=== Material for this task ===

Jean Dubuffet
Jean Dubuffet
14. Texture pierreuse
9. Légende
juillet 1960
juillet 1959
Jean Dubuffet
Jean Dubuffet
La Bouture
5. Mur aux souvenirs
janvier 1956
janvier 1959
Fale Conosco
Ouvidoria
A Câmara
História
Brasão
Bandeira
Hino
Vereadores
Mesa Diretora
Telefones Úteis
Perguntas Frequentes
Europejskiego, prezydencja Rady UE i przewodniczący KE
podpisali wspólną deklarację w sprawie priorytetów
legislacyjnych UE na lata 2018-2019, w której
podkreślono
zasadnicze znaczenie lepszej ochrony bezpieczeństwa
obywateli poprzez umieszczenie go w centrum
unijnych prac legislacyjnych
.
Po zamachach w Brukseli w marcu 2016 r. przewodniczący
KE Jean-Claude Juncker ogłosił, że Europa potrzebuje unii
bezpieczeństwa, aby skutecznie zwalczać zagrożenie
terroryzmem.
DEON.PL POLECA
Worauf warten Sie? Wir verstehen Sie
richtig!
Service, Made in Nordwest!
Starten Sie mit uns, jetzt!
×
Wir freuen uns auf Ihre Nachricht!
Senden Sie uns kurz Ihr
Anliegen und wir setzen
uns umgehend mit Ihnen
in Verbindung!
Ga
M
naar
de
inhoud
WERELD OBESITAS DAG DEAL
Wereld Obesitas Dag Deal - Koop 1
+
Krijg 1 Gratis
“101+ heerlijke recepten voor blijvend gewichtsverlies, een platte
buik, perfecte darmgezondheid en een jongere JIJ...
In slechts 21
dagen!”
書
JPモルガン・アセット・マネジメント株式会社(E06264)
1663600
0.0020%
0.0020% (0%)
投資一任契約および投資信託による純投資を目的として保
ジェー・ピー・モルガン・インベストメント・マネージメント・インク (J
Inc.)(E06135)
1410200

===

■ What is expected
Look over the entries above. Copy every line that contains the word "legislacyjnych".

■ Written answer
legislacyjnych UE na lata 2018-2019, w której
unijnych prac legislacyjnych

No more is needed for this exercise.